Legally assumption is not a case of proof, as an example POPI act is clear::
Personal information can only be processed: (Section 11)
with the consent of the “data subject”; or
if it is necessary for the conclusion or performance of a contract to which the “data subject” is a party; or
if it is required by law; or
if it protects a legitimate interest of the “data subject”; or
if it is necessary to pursue your legitimate interests or the interest of a third party to whom the information is supplied.
Everyone has the right to object to having their personal information processed. They have the right to withdraw their consent, or object if they can show legitimate grounds for their objection.
this is also :
Personal Information may only be collected for a specific, explicitly defined and lawful purpose and the data subject must be aware of the purpose for which the information is being collected. (section 13)
Documentation relating to personal information and how it has been processed must be maintained as referred to in section 14 or 51 of the Promotion of Access to Information Act.
When information is being collected, data subjects must be made aware of: (section 18)
the information that is being collected and if the information is not being collected from the subject, the subject must be made aware of the source from which the information is being collected;
the name and address of the person/organisation collecting the information;
the purpose of the collection of information;
what period the information will be retained for and assurance given that it will be destroyed by given date;
whether the supply of the information by the subject is voluntary or mandatory;
the consequences of failure to provide the information;
whether the information is being collected in accordance with any law;
if it is intended for the information to leave the country and what level of protection will be afforded to the information after it has left South Africa.

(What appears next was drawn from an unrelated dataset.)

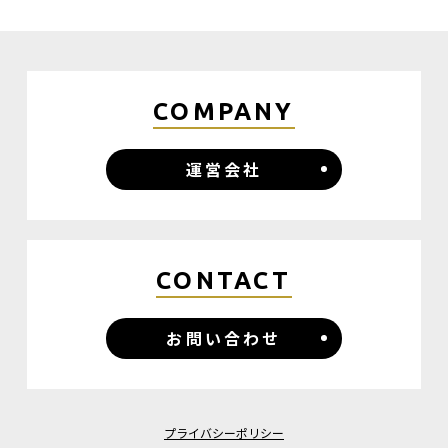
COMPANY
運営会社
CONTACT
お問い合わせ
プライバシーポリシー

who will be receiving the information;
that the data subject has access to the information and the right to rectify any details;
that the data subject has the right to object to the information being processed (if such right exists);
that the data subject has the right to lodge a complaint to the Information Regulator. The contact details of the Information Regulator must also be supplied. (section 18)
These requirements have to be met before the information is collected directly from the subject, or soon as reasonably practicable. If additional information is collected from a subject for a different purpose, the same process must be followed.
This article must be read in conjunction with the POPI Act which can be downloaded from Act No. 4 of 2013 : Protection of Personal Information Act, 2013
Am i getting really professional advice!! I dont have to explain my rights of objection , the one who request such highly sensitive shall justify such an act.
otherwise everyone would claim the compliance even scammers.
Message from the Lawyer
My question was clear, do they have the right to limit the options just to bio-metrics --> Yes, they do.
What if i refused to consent collecting me bio-metrics, do they have the right to obstruct me from being able to exercise my rights --> Yes, they do. The reason being is that the limitation would be a justifiable limitation of your rights. It has to do with security of the complex, and in such a situation, the benefits of secure access for all residents would override your complaint about not wanting to register your biometrics.
If you don't want to consent to your PI being processed, then don't give it to them. But then you need to deal with the consequences. e.g. having to sign in each time.
If you want the security company to answer those questions, before you hand over your biometric PI, that is 100% okay and legally correct. You can definitely do that!